Il éclate d’un rire fou alors qu’un serveur se rapproche de Julia et moi pour me faire signe que le repas est terminé pour nous. Ce con vient de nous priver de dessert, comme si nous étions des gamins mal élevés. Et dire que c’est lui qui dirige le pays ! Nous nous levons et sortons dans un silence pesant avant de nous retrouver dans notre chambre. Alors que j’allais m’adresser à elle, elle pose un doigt sur mes lèvres et m’attire dans la douche qu’elle lance à fond. Je ne comprends pas, puis elle chuchote juste assez fort pour que je l’entende.
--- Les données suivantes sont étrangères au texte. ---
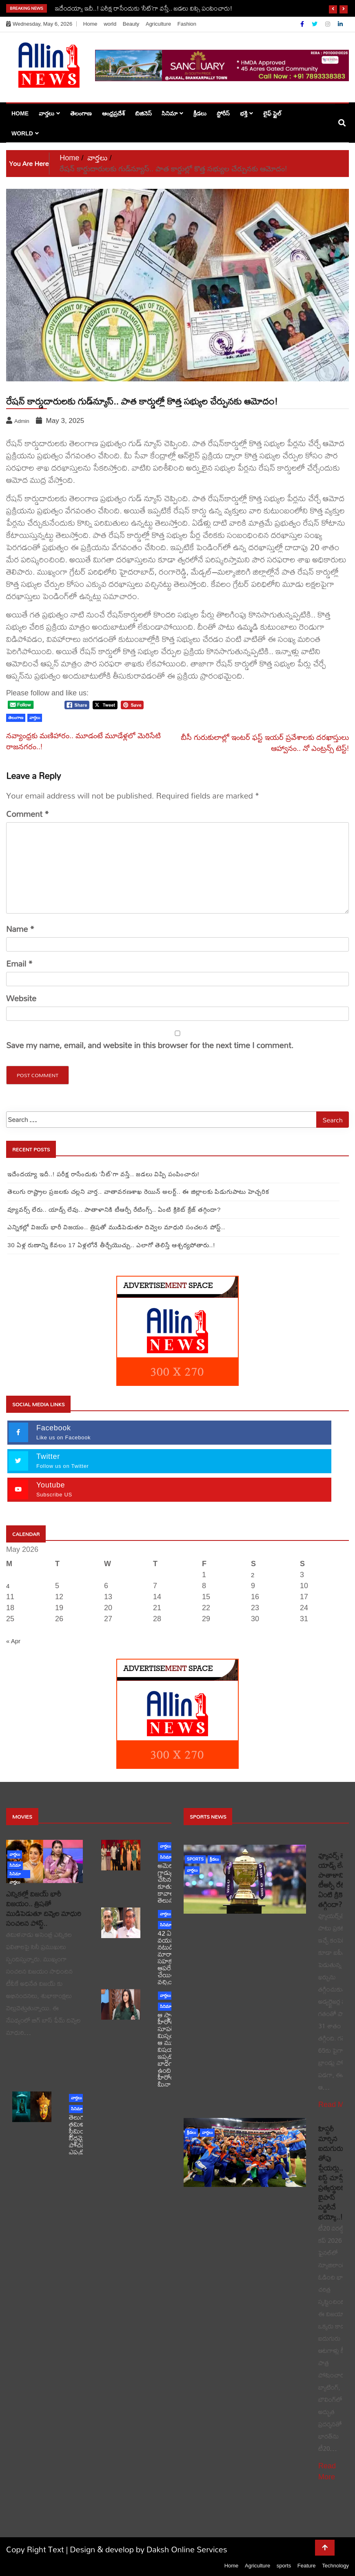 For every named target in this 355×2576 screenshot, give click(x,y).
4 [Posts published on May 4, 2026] (7, 1585)
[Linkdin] (340, 24)
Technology (335, 2566)
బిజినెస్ (143, 113)
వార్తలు (46, 113)
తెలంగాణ (81, 113)
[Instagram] (328, 24)
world (110, 24)
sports (195, 1859)
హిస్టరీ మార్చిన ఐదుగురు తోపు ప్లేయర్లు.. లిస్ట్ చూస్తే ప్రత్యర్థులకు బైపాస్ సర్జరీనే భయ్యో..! (332, 2173)
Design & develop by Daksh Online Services (148, 2549)
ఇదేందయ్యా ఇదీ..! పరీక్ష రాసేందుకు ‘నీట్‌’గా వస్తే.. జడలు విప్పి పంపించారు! (144, 8)
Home (90, 24)
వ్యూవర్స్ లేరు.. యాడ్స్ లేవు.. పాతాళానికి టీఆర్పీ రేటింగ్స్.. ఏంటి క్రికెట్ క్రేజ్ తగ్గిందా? (114, 1209)
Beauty (131, 24)
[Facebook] (303, 24)
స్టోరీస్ (223, 113)
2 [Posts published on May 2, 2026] (252, 1574)
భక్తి (243, 113)
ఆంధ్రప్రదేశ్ (113, 113)
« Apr (13, 1641)
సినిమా (170, 113)
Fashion (187, 24)
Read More (336, 2104)
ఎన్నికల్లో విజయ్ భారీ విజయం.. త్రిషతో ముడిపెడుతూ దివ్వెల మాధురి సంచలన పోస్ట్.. (116, 1227)
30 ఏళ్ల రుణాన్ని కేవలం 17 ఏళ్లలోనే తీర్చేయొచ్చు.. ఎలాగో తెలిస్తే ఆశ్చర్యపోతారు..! (111, 1245)
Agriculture (158, 24)
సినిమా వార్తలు (15, 1875)
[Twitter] (315, 24)
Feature (306, 2566)
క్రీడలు (199, 113)
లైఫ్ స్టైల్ (272, 113)
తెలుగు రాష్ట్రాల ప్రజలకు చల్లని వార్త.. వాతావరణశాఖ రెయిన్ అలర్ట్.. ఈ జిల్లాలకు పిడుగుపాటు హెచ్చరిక (138, 1191) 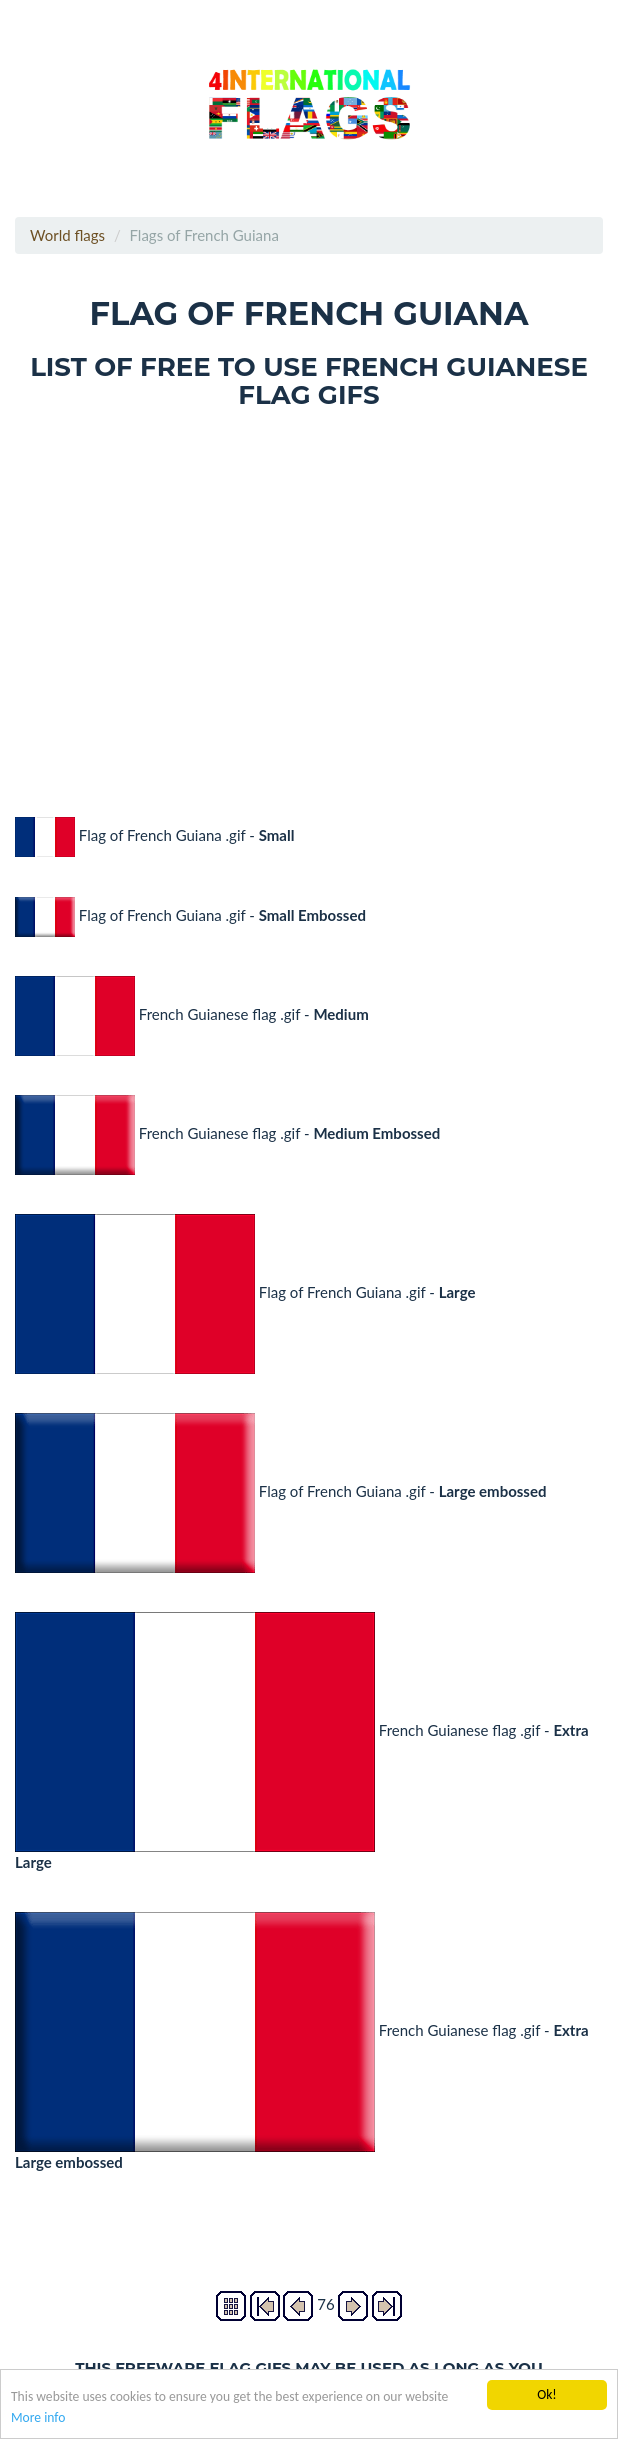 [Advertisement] (309, 599)
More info (38, 2418)
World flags (67, 235) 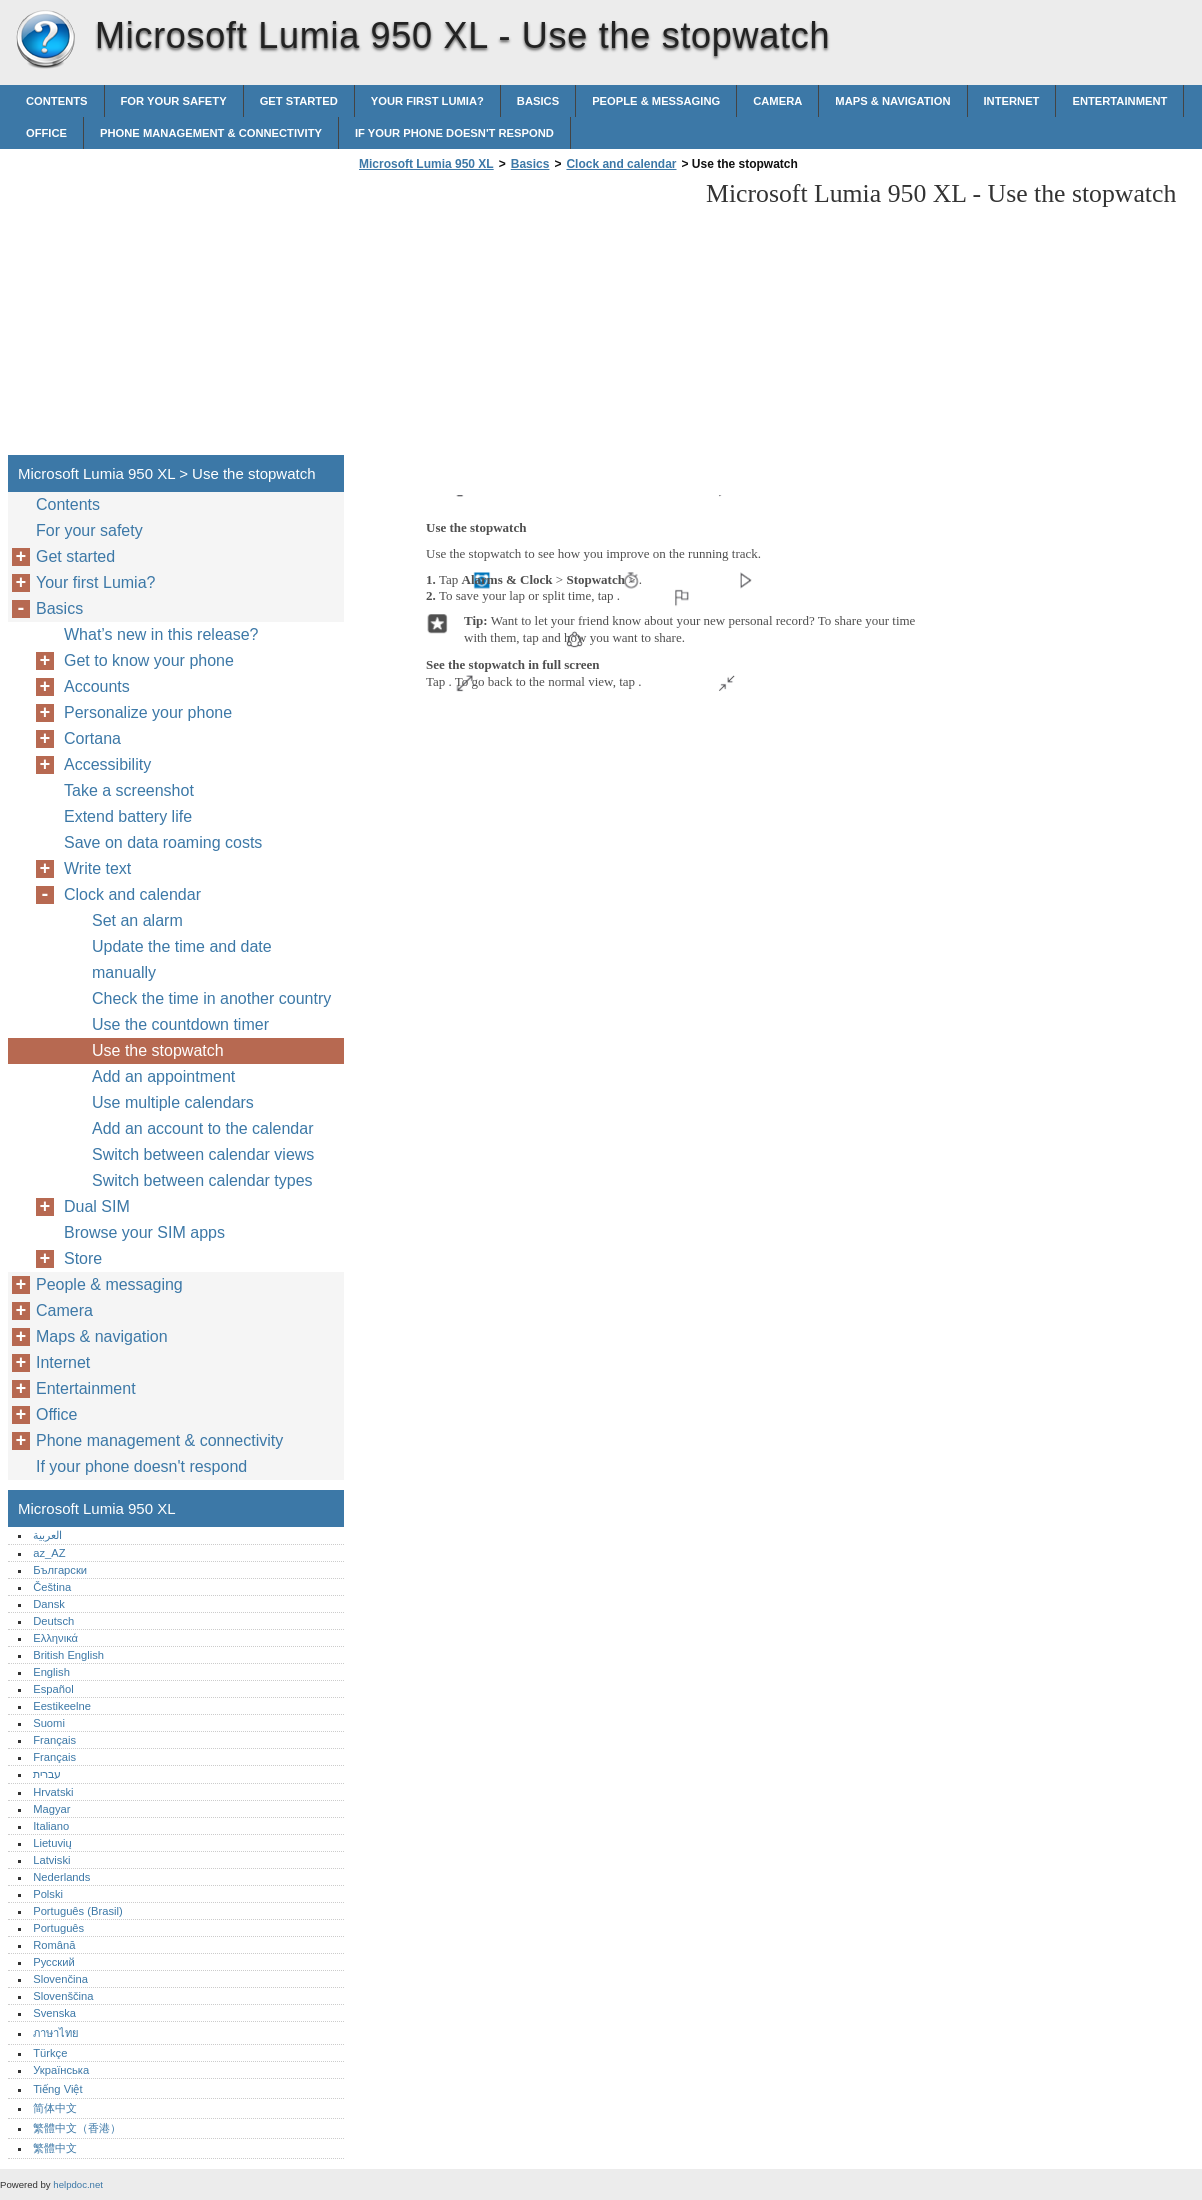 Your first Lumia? (427, 101)
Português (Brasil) (78, 1911)
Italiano (51, 1826)
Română (54, 1945)
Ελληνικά (55, 1638)
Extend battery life (128, 816)
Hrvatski (53, 1792)
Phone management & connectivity (211, 133)
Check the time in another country (211, 998)
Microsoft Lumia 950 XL (45, 40)
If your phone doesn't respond (454, 133)
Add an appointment (163, 1076)
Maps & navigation (892, 101)
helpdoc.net (78, 2184)
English (51, 1672)
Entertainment (1119, 101)
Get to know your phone (149, 660)
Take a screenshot (129, 790)
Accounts (97, 686)
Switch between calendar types (202, 1180)
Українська (61, 2070)
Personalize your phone (148, 712)
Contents (57, 101)
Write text (97, 868)
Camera (777, 101)
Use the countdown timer (180, 1024)
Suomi (49, 1723)
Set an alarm (137, 920)
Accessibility (107, 764)
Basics (538, 101)
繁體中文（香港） (77, 2128)
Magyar (51, 1809)
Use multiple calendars (173, 1102)
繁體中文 (55, 2148)
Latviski (51, 1860)
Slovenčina (60, 1979)
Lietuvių (52, 1843)
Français (54, 1740)
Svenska (54, 2013)
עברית (47, 1774)
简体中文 (55, 2108)
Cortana (92, 738)
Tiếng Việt (57, 2089)
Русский (54, 1962)
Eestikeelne (62, 1706)
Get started (299, 101)
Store (83, 1258)
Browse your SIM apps (144, 1232)
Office (46, 133)
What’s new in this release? (161, 634)
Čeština (52, 1587)
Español (53, 1689)
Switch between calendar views (203, 1154)
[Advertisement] (522, 319)
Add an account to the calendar (203, 1128)
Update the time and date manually (182, 959)
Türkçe (50, 2053)
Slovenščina (63, 1996)
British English (68, 1655)
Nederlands (61, 1877)
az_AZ (49, 1553)
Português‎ (58, 1928)
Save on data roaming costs (163, 842)
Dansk (49, 1604)
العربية (47, 1535)
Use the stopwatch (158, 1050)
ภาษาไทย (56, 2033)
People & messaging (656, 101)
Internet (1012, 101)
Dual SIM (97, 1206)
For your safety (174, 101)
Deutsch (53, 1621)
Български (60, 1570)
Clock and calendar (621, 164)
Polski (48, 1894) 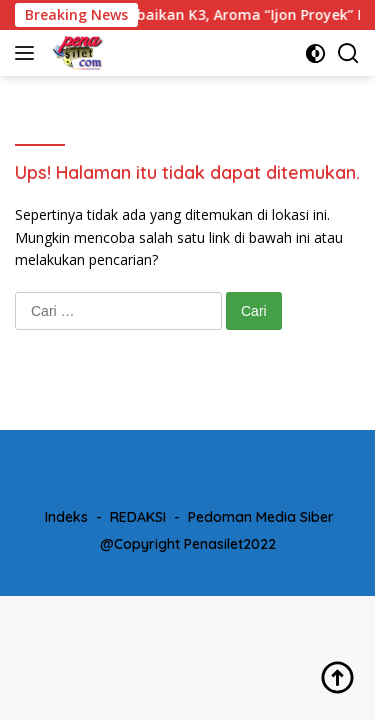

- Comme ça, ils ne peuvent pas nous entendre, me dit-elle avec son air de conspiratrice.
- Tu as vu ça dans un James Bond ? ris-je.
- C’est toi, James Bond, je te rappelle, sourit-elle. Moi j’utilise mon intelligence, très vite repérée par le pervers qui me donne envie de vomir.
- Tu vas vraiment aller à son rendez-vous ? m’énervé-je légèrement. Tu sais comment ça va se finir ? Il va abuser de toi !
- Tu crois que j’ai le choix ? soupire Julia en jouant avec le bout de ma cravate. Je n’ai aucune envie de me retrouver seule avec lui, crois-moi, j’ai l’impression que son regard suffit à me déshabiller, c’est horrible.
- Il a l’air sûr de réussir à te séduire. Purée que j’aimerais pouvoir le castrer, ce con. J’ai peur que tu ne puisses pas lui résister, Julia.
- Arthur… J’espère bien réussir à me dépatouiller pour ne pas devoir en arriver là. Je t’assure que finir dans son lit n’est pas dans mon programme, dit-elle, le regard fixé sur sa main qui joue avec ma cravate.
- Promets-moi que même s'il me menace, tu ne céderas pas à ses avances. Moi aussi, je sais me défendre, murmuré-je, inquiet qu’il utilise ses techniques préférées pour arriver à ses fins.
- Ne me demande pas ça, je t’en prie… Je ne peux rien te promettre, tout est trop flou, il est bien trop imprévisible…
- S’il te touche, je le tue. Pourquoi tu es venue avec moi dans ce piège ?
Julia lève les yeux dans ma direction et m’observe quelques secondes avant d’inspirer profondément.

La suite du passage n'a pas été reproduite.